US 11,809,524 B2
System and method for training an adapter network to improve transferability to real-world datasets
Sergey Zakharov, San Francisco, CA (US); Wadim Kehl, Tokyo (JP); Vitor Guizilini, Santa Clara, CA (US); and Adrien David Gaidon, Mountain View, CA (US)
Assigned to Woven Planet North America, Inc., Los Altos, CA (US); and Toyota Research Institute, Inc., Los Altos, CA (US)
Filed by Toyota Research Institute, Inc., Los Altos, CA (US); and Woven Planet North America, Inc., Los Altos, CA (US)
Filed on Jul. 23, 2021, as Appl. No. 17/384,008.

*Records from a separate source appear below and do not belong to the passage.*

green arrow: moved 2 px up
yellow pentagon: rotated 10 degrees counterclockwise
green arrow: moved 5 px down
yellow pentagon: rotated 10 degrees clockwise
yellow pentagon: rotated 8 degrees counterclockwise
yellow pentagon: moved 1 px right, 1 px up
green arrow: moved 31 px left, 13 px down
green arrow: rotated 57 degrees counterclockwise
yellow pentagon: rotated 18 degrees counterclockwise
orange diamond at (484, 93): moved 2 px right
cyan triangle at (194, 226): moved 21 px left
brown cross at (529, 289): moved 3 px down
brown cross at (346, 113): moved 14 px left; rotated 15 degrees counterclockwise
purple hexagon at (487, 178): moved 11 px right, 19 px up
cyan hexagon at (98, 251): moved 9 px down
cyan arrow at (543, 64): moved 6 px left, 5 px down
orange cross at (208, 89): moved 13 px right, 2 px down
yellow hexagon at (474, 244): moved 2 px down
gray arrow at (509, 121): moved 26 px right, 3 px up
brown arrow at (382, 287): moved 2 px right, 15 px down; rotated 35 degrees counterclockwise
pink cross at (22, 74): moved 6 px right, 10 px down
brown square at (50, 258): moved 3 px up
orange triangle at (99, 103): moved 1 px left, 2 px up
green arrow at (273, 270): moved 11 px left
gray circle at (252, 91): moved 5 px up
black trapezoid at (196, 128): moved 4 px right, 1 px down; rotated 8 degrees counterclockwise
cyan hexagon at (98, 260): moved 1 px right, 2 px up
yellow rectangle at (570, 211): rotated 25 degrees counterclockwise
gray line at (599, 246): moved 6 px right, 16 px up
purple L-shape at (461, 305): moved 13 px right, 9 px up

Claims priority of provisional application 63/161,794, filed on Mar. 16, 2021.
Prior Publication US 2022/0300770 A1, Sep. 22, 2022
Int. Cl. G06F 18/21 (2023.01); G06T 19/20 (2011.01); G06V 10/24 (2022.01); G06V 20/64 (2022.01); G06F 18/213 (2023.01); G06F 18/214 (2023.01)

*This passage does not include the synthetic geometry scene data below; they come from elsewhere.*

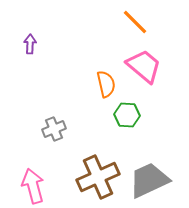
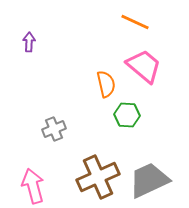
orange line: rotated 20 degrees counterclockwise
purple arrow: moved 1 px left, 2 px up
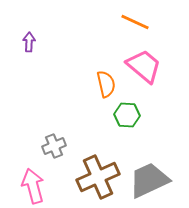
gray cross: moved 17 px down
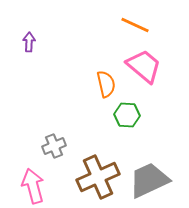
orange line: moved 3 px down
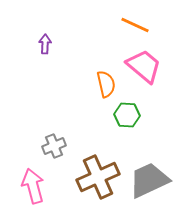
purple arrow: moved 16 px right, 2 px down
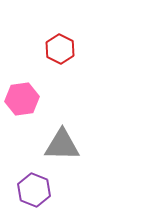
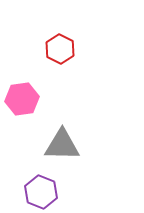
purple hexagon: moved 7 px right, 2 px down
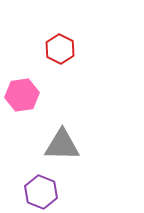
pink hexagon: moved 4 px up
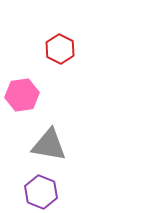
gray triangle: moved 13 px left; rotated 9 degrees clockwise
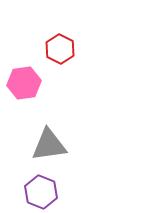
pink hexagon: moved 2 px right, 12 px up
gray triangle: rotated 18 degrees counterclockwise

CPC G06F 18/2185 (2023.01) [G06F 18/213 (2023.01); G06F 18/2148 (2023.01); G06T 19/20 (2013.01); G06V 10/242 (2022.01); G06V 20/64 (2022.01); G06T 2207/10024 (2013.01); G06T 2207/20084 (2013.01); G06T 2210/12 (2013.01); G06T 2219/2021 (2013.01)] 20 Claims
OG exemplary drawing
 
1. A system comprising:
a processor; and
a memory in communication with the processor and having machine-readable instructions that, when executed by the processor, cause the processor to:
output, using a neural network that utilizes an input image that includes an object, a predicted scene that includes a three-dimensional bounding box having pose information of the object, wherein the neural network generates, in an intermediate operation, an output map indicating at least one of a shape of the object and a surface normal of the object,
generate, using a differentiable renderer and based on the predicted scene, a rendered map of the object, the rendered map including at least one of a rendered shape of the object and a rendered surface normal of the object, and
train an adapter network, which adapts the predicted scene to adjust for a deformation of the input image, by comparing the rendered map to the output map, wherein the output map is a ground truth.